For him everything had changed, he answered, but in him there had been no change; and if this thing which the girl had brought into his life had meant the best in life, it must always mean that. She had been an inspiration; she must remain his spring of action. Was he a slave, he asked himself, that he should rebel? Was he a boy, that he could turn his love to aught but the best account? He must remember her not as the woman who had crushed his spirit, but as she who had helped him, who had lifted him up to something better and finer. He would make sacrifice in her name; it would be in her name that he would rise to high places and accomplish much good.
She would not know this, but he would know.
He rose and brushed the papers away from him with an impatient sweep of the hand.
“I shall follow out the plan of which I spoke at dinner,” he answered. “I shall resign here, and return home and enter Parliament.”

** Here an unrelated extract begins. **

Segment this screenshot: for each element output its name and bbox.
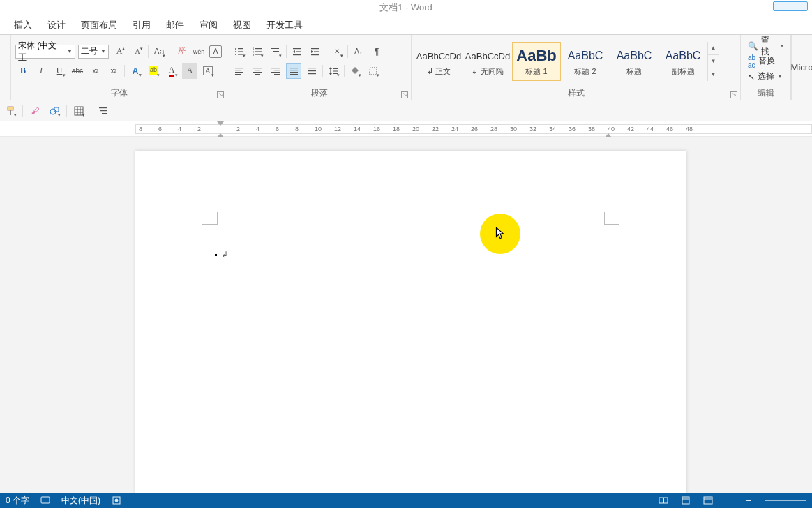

Mr. Collier laughed admiringly. “I love the way you English take your share of public life,” he said, “the way you spend yourselves for your country, and give your brains, your lives, everything you have—all for the empire.”
Through the open window Sir Charles saw Miss Cameron half hidden by the vines of the veranda. The moonlight falling about her transformed her into a figure which was ideal, mysterious, and elusive, like a woman in a dream. He shook his head wearily.
“For the empire?” he asked.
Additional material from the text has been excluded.